Team Breitbart is out with yet another post attacking President Obama over his connection to late Harvard law professor Derrick Bell, this time claiming that Bell “promulgat[ed] ... antisemitic conspiracy theories,” which might have led Obama to embrace Turkish Prime Minister Recep Tayyip Erdogan and call him a “friend.”
Not surprisingly, this latest attempt by the Breitbart team to gin up outrage over Bell, a respected academic, falls as flat as the rest. From Big Journalism (emphasis in original):
Let's be honest about Bell's promulgation of antisemitic conspiracy theories and let's be honest about what it might have to do with Obama's embrace of the Islamist, antisemitic conspiracy theorist Prime Minister of Turkey, Recep Tayyip Erdogan, who the President described as, a "friend and colleague. We find ourselves in frequent agreement upon a wide range of issues."
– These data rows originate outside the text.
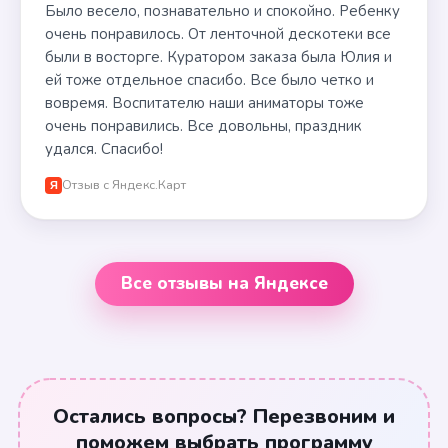
Было весело, познавательно и спокойно. Ребенку
очень понравилось. От ленточной дескотеки все
были в восторге. Куратором заказа была Юлия и
ей тоже отдельное спасибо. Все было четко и
вовремя. Воспитателю наши аниматоры тоже
очень понравились. Все довольны, праздник
удался. Спасибо!
Отзыв с Яндекс.Карт
Я
Все отзывы на Яндексе
Остались вопросы? Перезвоним и
поможем выбрать программу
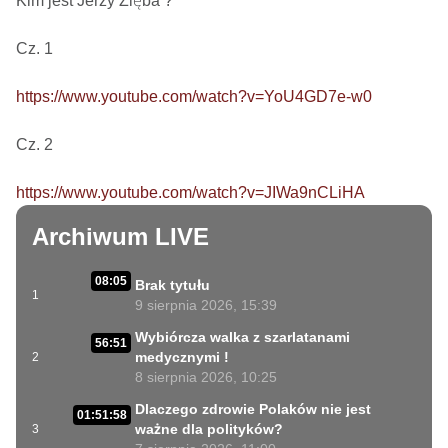
Kim jest Jerzy Zięba ? 

Cz. 1

https://www.youtube.com/watch?v=YoU4GD7e-w0
Cz. 2

https://www.youtube.com/watch?v=JIWa9nCLiHA
Archiwum LIVE
08:05
Brak tytułu
1
9 sierpnia 2026, 15:39
Wybiórcza walka z szarlatanami
56:51
medycznymi !
2
8 sierpnia 2026, 10:25
Dlaczego zdrowie Polaków nie jest
01:51:58
ważne dla polityków?
3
The suggestion that Obama's comments about Erdogan reveal latent anti-Semitism is outrageous. Turkey is a NATO ally of the United States that has supported the wars in Iraq and Afghanistan. In September 2011, the United States and Turkey reached an agreement that allows for the U.S. to install a “sophisticated American radar system” in Turkey as part of the NATO missile defense shield designed to protect “Europe against a potential Iranian missile attack.”
And if that's not enough, Obama isn't the first president to call Erdogan a friend.
When Erdogan visited the White House in October 2006, President Bush said, “I consider the Prime Minister a friend and a man of peace, and I welcome him.” And in November 2007, Bush said of Erdogan:
Mr. Prime Minister, welcome back to the Oval Office. As usual, we had a very constructive conversation. Turkey is a strategic partner and strong ally of America. I value our friendship at the state level, at the personal level.
Perhaps Team Breitbart should start digging around for Bush's connections to Derrick Bell.